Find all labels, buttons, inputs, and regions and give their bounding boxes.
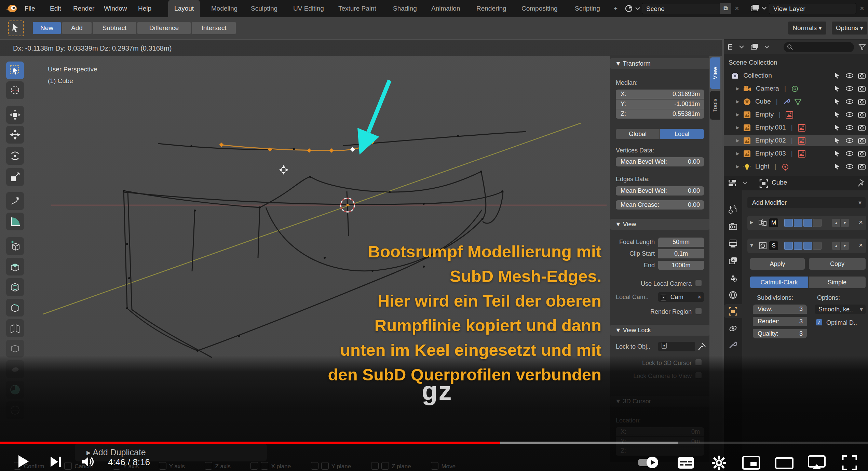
modifier-row-mirror[interactable]: ▸ M ▴ ▾ × xyxy=(747,216,866,230)
video-progress-bar[interactable] xyxy=(0,442,868,444)
selectability-icon[interactable] xyxy=(834,85,841,92)
select-mode-subtract-button[interactable]: Subtract xyxy=(93,22,136,34)
selectability-icon[interactable] xyxy=(834,124,841,131)
scene-copy-button[interactable]: ⧉ xyxy=(720,3,731,14)
workspace-tab-shading[interactable]: Shading xyxy=(387,0,423,17)
scene-unlink-button[interactable]: × xyxy=(735,4,739,13)
volume-icon[interactable] xyxy=(81,456,96,468)
outliner-row-empty-002[interactable]: ▸ Empty.002 | xyxy=(724,135,868,146)
selectability-icon[interactable] xyxy=(834,111,841,118)
outliner-row-light[interactable]: ▸ Light | xyxy=(724,161,868,172)
expand-icon[interactable]: ▸ xyxy=(736,137,740,144)
workspace-tab-scripting[interactable]: Scripting xyxy=(569,0,606,17)
lock-camera-view-checkbox[interactable] xyxy=(695,372,702,379)
delete-modifier-icon[interactable]: × xyxy=(859,218,863,226)
fullscreen-button[interactable] xyxy=(842,455,857,470)
tab-scene[interactable] xyxy=(724,271,742,284)
options-dropdown[interactable]: Options ▾ xyxy=(832,22,867,35)
render-visibility-icon[interactable] xyxy=(858,72,866,79)
render-region-checkbox[interactable] xyxy=(695,308,702,314)
select-mode-difference-button[interactable]: Difference xyxy=(137,22,191,34)
sidebar-tab-view[interactable]: View xyxy=(710,57,720,89)
view-layer-name-field[interactable]: View Layer xyxy=(769,3,856,14)
transform-panel-header[interactable]: ▼ Transform xyxy=(610,58,709,69)
tab-object[interactable] xyxy=(724,304,742,318)
apply-button[interactable]: Apply xyxy=(750,258,805,270)
expand-icon[interactable]: ▸ xyxy=(736,111,740,118)
delete-modifier-icon[interactable]: × xyxy=(859,241,863,249)
view-layer-browse-icon[interactable] xyxy=(750,4,767,13)
select-mode-add-button[interactable]: Add xyxy=(62,22,92,34)
optimal-display-checkbox[interactable]: ✓ xyxy=(816,319,823,326)
lock-to-object-field[interactable]: ▪ xyxy=(658,342,695,351)
workspace-tab-uv-editing[interactable]: UV Editing xyxy=(287,0,330,17)
collapse-icon[interactable]: ▾ xyxy=(750,241,753,249)
toggle-render-icon[interactable] xyxy=(784,219,793,227)
local-camera-clear-icon[interactable]: × xyxy=(697,292,701,302)
outliner-search-input[interactable] xyxy=(784,42,854,52)
scene-browse-icon[interactable] xyxy=(625,4,640,13)
outliner-row-cube[interactable]: ▸ Cube | xyxy=(724,96,868,107)
workspace-tab-animation[interactable]: Animation xyxy=(425,0,466,17)
median-x-field[interactable]: X:0.31693m xyxy=(616,90,704,99)
visibility-eye-icon[interactable] xyxy=(845,124,854,131)
outliner-row-empty-003[interactable]: ▸ Empty.003 | xyxy=(724,148,868,159)
view-panel-header[interactable]: ▼ View xyxy=(610,219,709,230)
expand-icon[interactable]: ▸ xyxy=(736,163,740,170)
render-visibility-icon[interactable] xyxy=(858,137,866,144)
clip-end-field[interactable]: 1000m xyxy=(658,261,704,270)
render-visibility-icon[interactable] xyxy=(858,124,866,131)
tab-render[interactable] xyxy=(724,219,742,233)
use-local-camera-checkbox[interactable] xyxy=(695,280,702,286)
cursor-x-field[interactable]: X:0m xyxy=(616,427,704,436)
toggle-cage-icon[interactable] xyxy=(813,219,822,227)
subdiv-view-field[interactable]: View:3 xyxy=(753,305,807,314)
orientation-global-button[interactable]: Global xyxy=(616,129,660,139)
filter-funnel-icon[interactable] xyxy=(858,44,866,51)
menu-window[interactable]: Window xyxy=(102,0,129,17)
move-up-button[interactable]: ▴ xyxy=(832,242,840,250)
toggle-cage-icon[interactable] xyxy=(813,242,822,250)
focal-length-field[interactable]: 50mm xyxy=(658,238,704,247)
workspace-tab-texture-paint[interactable]: Texture Paint xyxy=(332,0,382,17)
autoplay-toggle[interactable] xyxy=(638,459,657,466)
visibility-eye-icon[interactable] xyxy=(845,111,854,118)
toggle-editmode-icon[interactable] xyxy=(803,242,812,250)
view-layer-remove-button[interactable]: × xyxy=(860,4,864,13)
active-tool-icon[interactable] xyxy=(8,21,24,36)
cursor-3d-panel-header[interactable]: ▼ 3D Cursor xyxy=(610,396,709,407)
miniplayer-button[interactable] xyxy=(742,456,760,470)
selectability-icon[interactable] xyxy=(834,72,841,79)
toggle-realtime-icon[interactable] xyxy=(794,242,802,250)
outliner-row-empty-001[interactable]: ▸ Empty.001 | xyxy=(724,122,868,133)
subtitles-button[interactable] xyxy=(677,457,694,469)
tab-view-layer[interactable] xyxy=(724,254,742,267)
render-visibility-icon[interactable] xyxy=(858,150,866,157)
expand-icon[interactable]: ▸ xyxy=(750,218,753,226)
workspace-tab-sculpting[interactable]: Sculpting xyxy=(245,0,284,17)
toggle-editmode-icon[interactable] xyxy=(803,219,812,227)
tab-tool[interactable] xyxy=(724,202,742,216)
visibility-eye-icon[interactable] xyxy=(845,163,854,170)
outliner-filter-icon[interactable] xyxy=(750,43,770,51)
expand-icon[interactable]: ▸ xyxy=(736,85,740,92)
modifier-row-subdivision[interactable]: ▾ S ▴ ▾ × xyxy=(747,239,866,253)
toggle-render-icon[interactable] xyxy=(784,242,793,250)
tab-output[interactable] xyxy=(724,237,742,250)
move-down-button[interactable]: ▾ xyxy=(841,242,849,250)
copy-button[interactable]: Copy xyxy=(809,258,866,270)
add-workspace-button[interactable]: + xyxy=(611,0,620,17)
outliner-row-camera[interactable]: ▸ Camera | xyxy=(724,83,868,94)
edge-bevel-field[interactable]: Mean Bevel Wei:0.00 xyxy=(616,186,704,196)
local-camera-field[interactable]: ▪ Cam × xyxy=(658,292,704,302)
visibility-eye-icon[interactable] xyxy=(845,150,854,157)
pin-icon[interactable] xyxy=(857,179,865,188)
outliner-row-empty[interactable]: ▸ Empty | xyxy=(724,109,868,120)
subdiv-render-field[interactable]: Render:3 xyxy=(753,317,807,326)
scene-name-field[interactable]: Scene xyxy=(642,3,731,14)
menu-render[interactable]: Render xyxy=(71,0,96,17)
cast-button[interactable] xyxy=(808,455,826,470)
visibility-eye-icon[interactable] xyxy=(845,72,854,79)
expand-icon[interactable]: ▸ xyxy=(736,150,740,157)
catmull-clark-button[interactable]: Catmull-Clark xyxy=(750,277,808,288)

- _ABOUT THIS EXERCISE_
Which lines of the listing contain the string "menu"? Copy each of them.

- _TASK OUTPUT_
menu-window[interactable]: Window xyxy=(102,0,129,17)
menu-render[interactable]: Render xyxy=(71,0,96,17)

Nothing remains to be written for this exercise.